Inflation and Monetary Policy

See also: Islamic banking in Iran, Public finance and fiscal policy in Iran, Iranian Rial, and Seigniorage

Double digit inflation rates have been a fact of life in Iran for the past 20 years. Between 2002 and 2006, the rate of inflation in Iran has been fluctuating between 12 and 16%.

Monetary policy in Iran has not been successful in meeting the inflation and monetary targets set in the Iranian Five-Year Development Plans, owing mainly to the monetary impact of government spending out of oil revenue. Although the attainment of the inflation targets has improved somewhat recently, the objective of a gradual disinflation to single-digit levels has not been achieved. Moreover, the implicit intermediate target of monetary policy, money growth, has been systematically missed.

The Central Bank is an extension of the Iranian government and as such it does not operate independently. Interest rate is usually set based on political priorities and not monetary targets. There is little alignment between fiscal and monetary policy.

The Central Bank assesses the inflation rate with the use of the prices of 395 goods and services in Iran's urban areas.

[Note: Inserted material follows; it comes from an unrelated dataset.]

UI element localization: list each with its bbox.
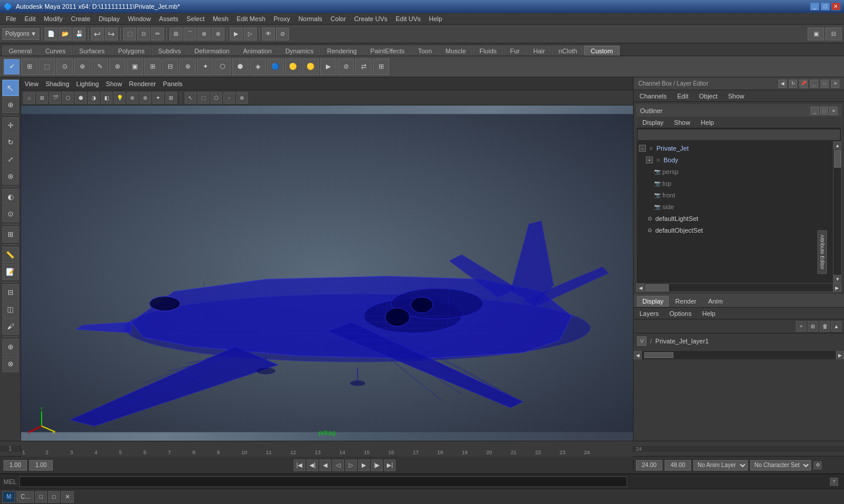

High levels of inflation have also been associated with a growth in Iran's money supply. The Central Bank's data suggest that the money supply growth has been about 40% annually. The rapid growth of money supply came from high demands for borrowing capital at the rate of 12% the banks offer, imposed by the Government to make credit accessible to average Iranians and small entrepreneurs. However, this rate is lower than the rate of inflation. This makes the cost of borrowing less than free market cost as determined by supply and demand, based on the inflation rate and investment risk.